I currently stuck proving positive definiteness for the following function: $$\left< f,g \right> =\int _{ 0 }^{ 1 }{ f(x)g(x)e^x\;dt }$$ in $C[0,1]$
So far, I have proven $0\leq\left<f,f\right>$ as such:
$\left< f,f \right> =\int _{ 0 }^{ 1 }{ f(x)^2e^xdt }$ . Since $f \in R$, we know that $0\leq f(x)^2$. We also know that $0\leq e^x$, allowing us determine that the slope of $\left< f,f \right>$ ($f(x)^2e^x$) is always positive, meaning that our integral is as well.
I am having trouble proving that $\left<f,f\right>=0 \iff f=0$:
I proved that $f(x)=0\Rightarrow \left< f,f \right>=0$ quite simply by saying that:
$$f(x)=0\Rightarrow \int _{ 0 }^{ 1 }{ (0)^2e^xdt }=0$$
It is proving that $ \left< f,f \right>=0\Rightarrow f(x)=0$ that I am having difficulty with. I am unsure how to continue after the assumption that $\left< f,f \right> =\int _{ 0 }^{ 1 }{ f(x)^2e^xdt } = 0$. It is clear to me that, since $e^x$ cannot be the cause the of result being zero, $f(x)^2$ must be, but I am unsure of how to prove this.
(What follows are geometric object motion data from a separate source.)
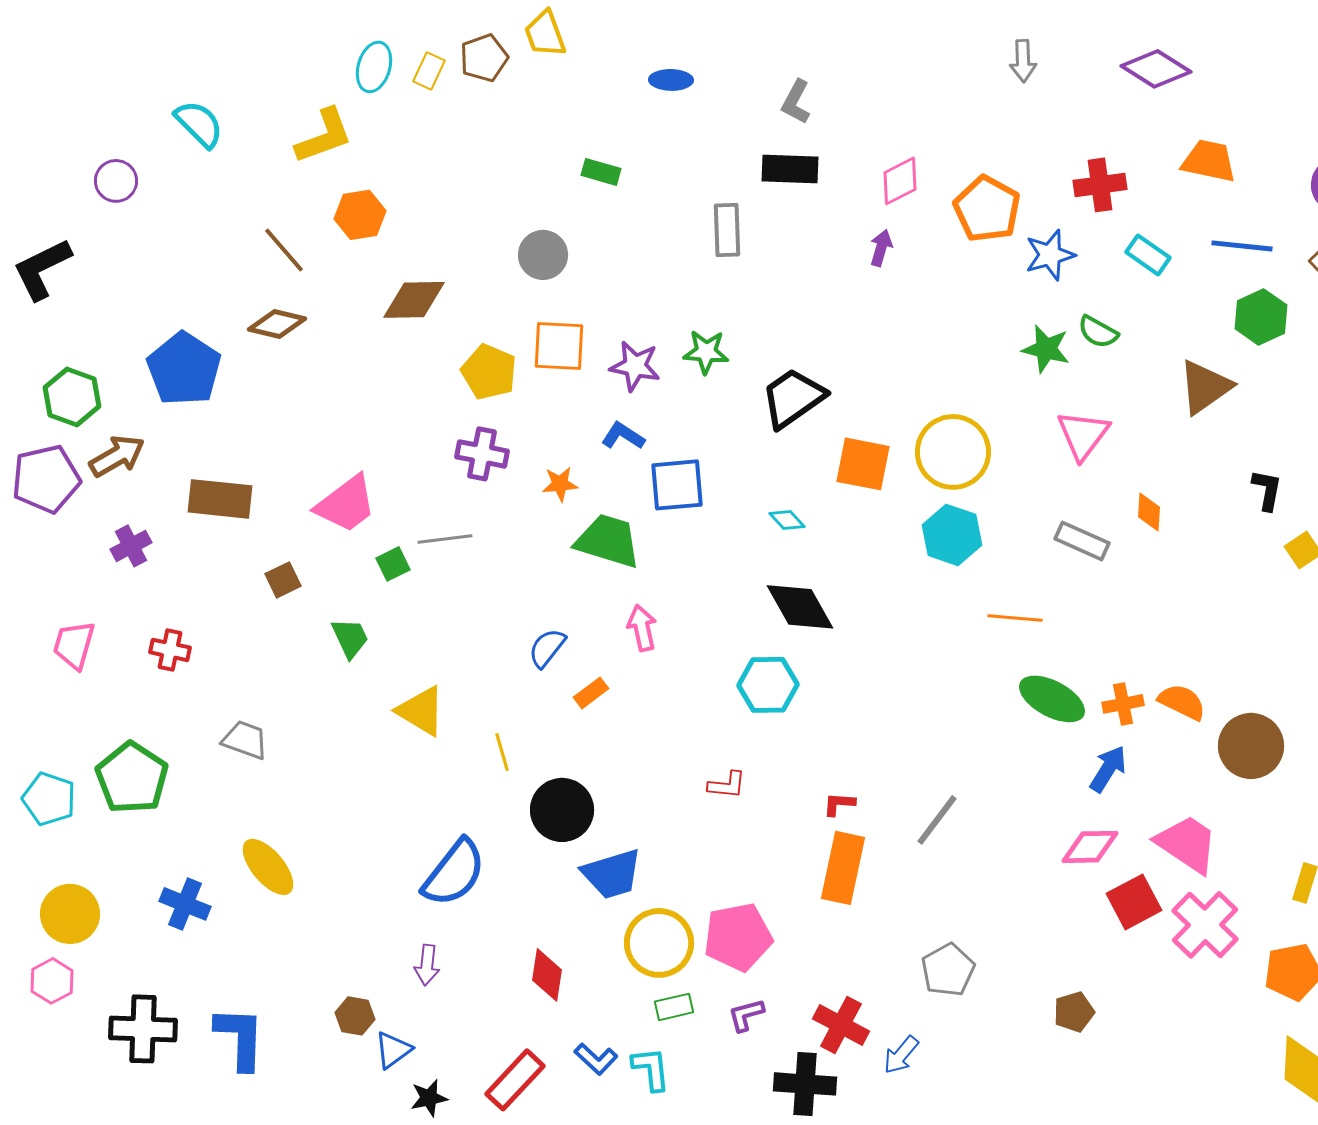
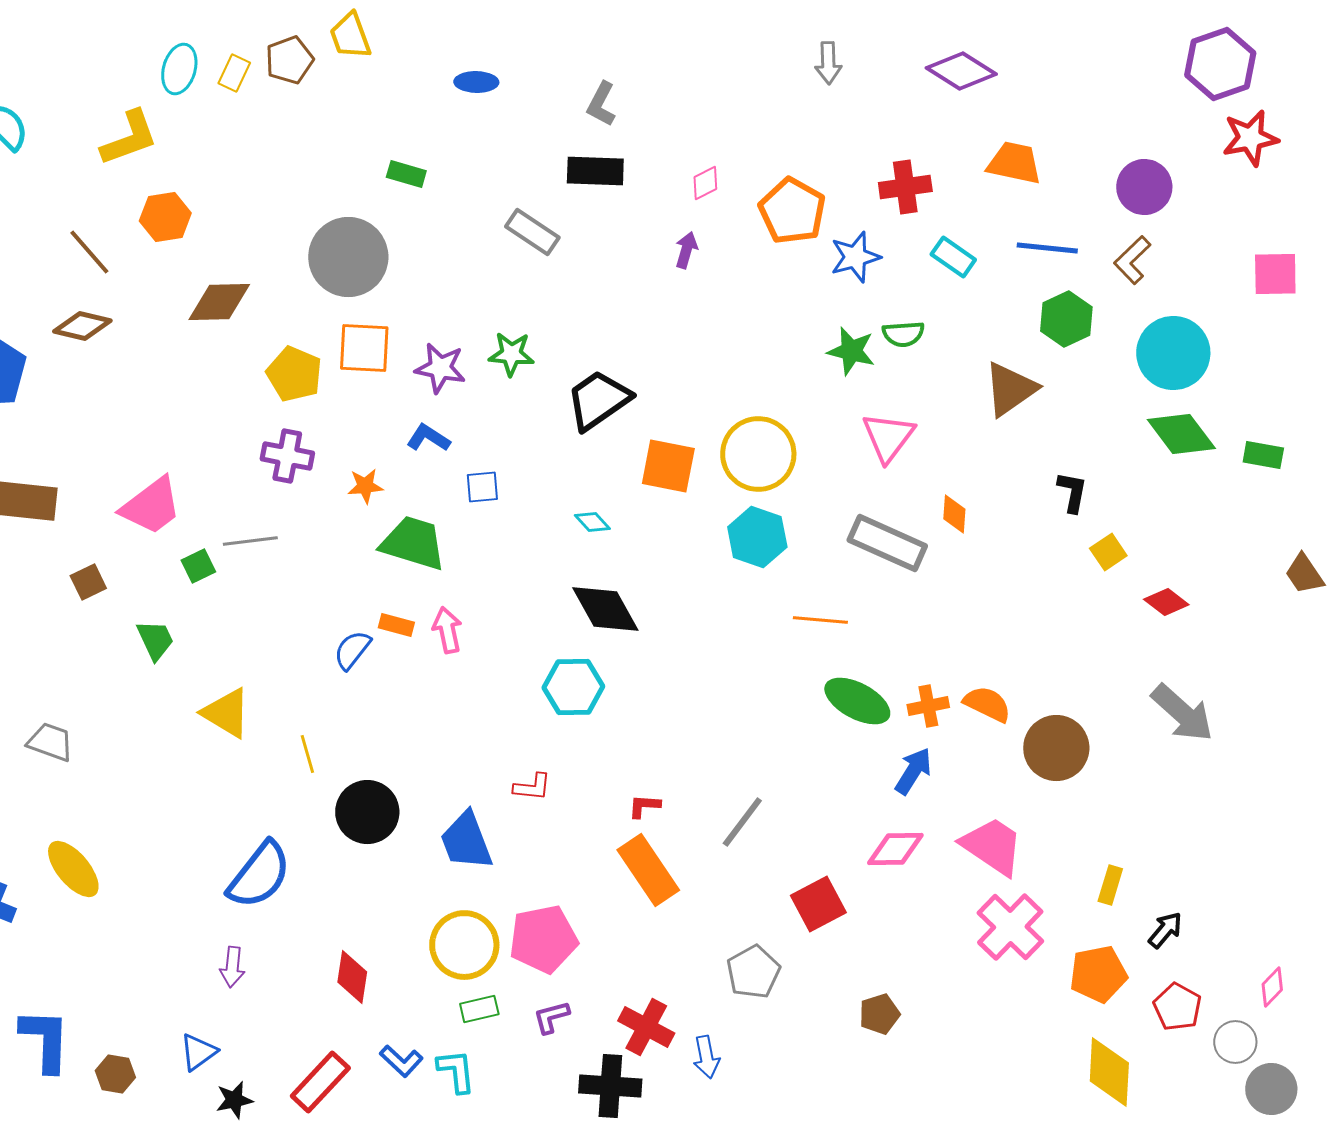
pink diamond: (900, 181) -> (705, 183), size x0.7
gray rectangle: (727, 230) -> (532, 232), turned -54
gray circle: (543, 255) -> (348, 257), size x1.6
green semicircle: (1098, 332) -> (903, 334), turned -33
blue square: (677, 485) -> (482, 487), size x0.6
gray rectangle: (1082, 541) -> (887, 543), size x1.4
orange rectangle: (591, 693) -> (396, 625), moved, turned 52
orange rectangle: (843, 868) -> (648, 870), turned -46
blue trapezoid: (612, 874) -> (466, 841), moved, turned 86
red square: (1134, 902) -> (818, 904), moved
brown hexagon: (355, 1016) -> (115, 1074), moved
blue arrow: (901, 1055) -> (706, 1057), turned -51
Take $h(x)=f(x)^2e^x$ .Then $h$ is continuous on $[0,1]$ and $\int h(x)dx=0$. First we prove $h(x)=0$. Suppose not, then $\exists x_0 \in [0,1] $ so that $h(x_0)>0$. By continuity of $h$ at $x_0$, $\exists$ $[a,b] \subset [0,1]$ so that $h(x)>0$ for all $x \in [a,b]$. Now $$\int_0^1 h(x) dx>\int_a^bh(x)dx>0$$ which is a contradiction! so $h(x)=0$. But $e^x$ is never zero, so $f^2$ is zero and hence $f=0$